• **ACTIVITY**
Scan the entries below for the string "digunakan" and copy every line where it turns up.

• **DATA EXTRACTS**
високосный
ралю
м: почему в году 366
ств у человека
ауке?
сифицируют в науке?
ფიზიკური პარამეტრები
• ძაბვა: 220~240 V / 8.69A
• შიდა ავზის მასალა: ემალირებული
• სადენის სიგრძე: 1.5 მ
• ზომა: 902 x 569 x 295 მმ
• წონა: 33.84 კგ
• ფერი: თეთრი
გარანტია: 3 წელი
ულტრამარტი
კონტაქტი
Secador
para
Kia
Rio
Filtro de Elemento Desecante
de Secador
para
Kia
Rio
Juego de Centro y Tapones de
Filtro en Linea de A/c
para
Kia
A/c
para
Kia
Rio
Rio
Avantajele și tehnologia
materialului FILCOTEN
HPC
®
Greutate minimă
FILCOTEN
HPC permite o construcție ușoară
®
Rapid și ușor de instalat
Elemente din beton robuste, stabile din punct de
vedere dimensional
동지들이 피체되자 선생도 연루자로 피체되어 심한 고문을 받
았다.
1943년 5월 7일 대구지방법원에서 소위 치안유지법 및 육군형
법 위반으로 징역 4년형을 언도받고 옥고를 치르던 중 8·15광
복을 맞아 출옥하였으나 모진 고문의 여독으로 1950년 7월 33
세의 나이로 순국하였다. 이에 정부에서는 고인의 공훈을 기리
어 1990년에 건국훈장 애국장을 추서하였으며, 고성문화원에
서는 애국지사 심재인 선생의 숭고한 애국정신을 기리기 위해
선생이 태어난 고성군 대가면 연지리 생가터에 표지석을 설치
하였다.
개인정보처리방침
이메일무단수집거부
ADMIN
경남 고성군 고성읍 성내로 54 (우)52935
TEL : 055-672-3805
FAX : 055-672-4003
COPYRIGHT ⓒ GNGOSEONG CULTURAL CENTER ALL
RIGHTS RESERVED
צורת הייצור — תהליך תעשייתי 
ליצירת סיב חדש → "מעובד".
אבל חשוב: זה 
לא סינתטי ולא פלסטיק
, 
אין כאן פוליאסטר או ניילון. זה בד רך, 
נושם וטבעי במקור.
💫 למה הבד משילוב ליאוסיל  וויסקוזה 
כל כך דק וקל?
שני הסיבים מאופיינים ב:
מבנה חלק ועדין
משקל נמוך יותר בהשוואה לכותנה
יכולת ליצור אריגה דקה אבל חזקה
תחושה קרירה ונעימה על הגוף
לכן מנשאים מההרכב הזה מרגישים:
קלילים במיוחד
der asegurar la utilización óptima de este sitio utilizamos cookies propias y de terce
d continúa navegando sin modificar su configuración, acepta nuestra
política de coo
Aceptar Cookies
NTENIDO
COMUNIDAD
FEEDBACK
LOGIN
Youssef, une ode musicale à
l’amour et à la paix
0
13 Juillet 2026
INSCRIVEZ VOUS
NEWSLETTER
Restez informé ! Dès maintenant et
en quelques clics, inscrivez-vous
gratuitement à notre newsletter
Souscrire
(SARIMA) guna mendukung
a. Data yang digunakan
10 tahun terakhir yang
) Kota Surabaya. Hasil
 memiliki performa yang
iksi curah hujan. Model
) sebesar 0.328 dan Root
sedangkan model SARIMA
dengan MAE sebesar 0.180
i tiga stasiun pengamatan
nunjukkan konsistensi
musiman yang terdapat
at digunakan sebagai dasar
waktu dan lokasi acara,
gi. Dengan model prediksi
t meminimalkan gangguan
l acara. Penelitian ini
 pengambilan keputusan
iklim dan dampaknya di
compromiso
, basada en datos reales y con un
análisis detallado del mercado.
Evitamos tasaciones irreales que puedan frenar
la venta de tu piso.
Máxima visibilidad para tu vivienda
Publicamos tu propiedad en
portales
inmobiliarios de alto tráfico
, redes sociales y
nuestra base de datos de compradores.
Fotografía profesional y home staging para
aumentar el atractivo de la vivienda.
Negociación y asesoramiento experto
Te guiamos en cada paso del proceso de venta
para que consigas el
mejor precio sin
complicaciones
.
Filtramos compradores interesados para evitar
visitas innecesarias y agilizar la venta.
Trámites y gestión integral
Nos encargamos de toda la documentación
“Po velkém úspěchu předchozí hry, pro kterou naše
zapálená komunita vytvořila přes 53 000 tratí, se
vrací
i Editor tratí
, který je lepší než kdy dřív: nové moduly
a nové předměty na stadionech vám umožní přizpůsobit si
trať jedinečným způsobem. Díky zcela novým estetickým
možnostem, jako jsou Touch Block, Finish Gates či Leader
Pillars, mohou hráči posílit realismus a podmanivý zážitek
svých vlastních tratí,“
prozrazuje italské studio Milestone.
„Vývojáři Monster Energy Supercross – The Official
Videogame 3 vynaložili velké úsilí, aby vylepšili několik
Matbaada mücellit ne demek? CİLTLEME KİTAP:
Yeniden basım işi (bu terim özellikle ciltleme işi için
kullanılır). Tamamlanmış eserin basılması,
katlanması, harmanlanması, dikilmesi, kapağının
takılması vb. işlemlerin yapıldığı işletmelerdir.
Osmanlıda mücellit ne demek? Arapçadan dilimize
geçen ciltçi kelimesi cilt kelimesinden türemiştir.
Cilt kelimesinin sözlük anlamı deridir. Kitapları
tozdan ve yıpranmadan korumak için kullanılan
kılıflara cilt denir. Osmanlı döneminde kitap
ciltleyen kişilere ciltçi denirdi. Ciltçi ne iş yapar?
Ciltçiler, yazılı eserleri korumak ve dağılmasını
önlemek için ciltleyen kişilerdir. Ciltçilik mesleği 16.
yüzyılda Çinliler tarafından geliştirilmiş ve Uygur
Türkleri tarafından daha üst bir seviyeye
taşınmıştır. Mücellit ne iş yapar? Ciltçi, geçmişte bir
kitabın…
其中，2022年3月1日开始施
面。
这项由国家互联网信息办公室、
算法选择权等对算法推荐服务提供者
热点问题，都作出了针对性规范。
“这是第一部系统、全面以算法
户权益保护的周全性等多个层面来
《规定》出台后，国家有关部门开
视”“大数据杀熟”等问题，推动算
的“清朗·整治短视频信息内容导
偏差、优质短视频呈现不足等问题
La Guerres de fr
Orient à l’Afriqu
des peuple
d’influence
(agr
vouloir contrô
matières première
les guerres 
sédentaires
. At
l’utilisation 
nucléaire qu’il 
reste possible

• **TASK SOLUTION**
a. Data yang digunakan
at digunakan sebagai dasar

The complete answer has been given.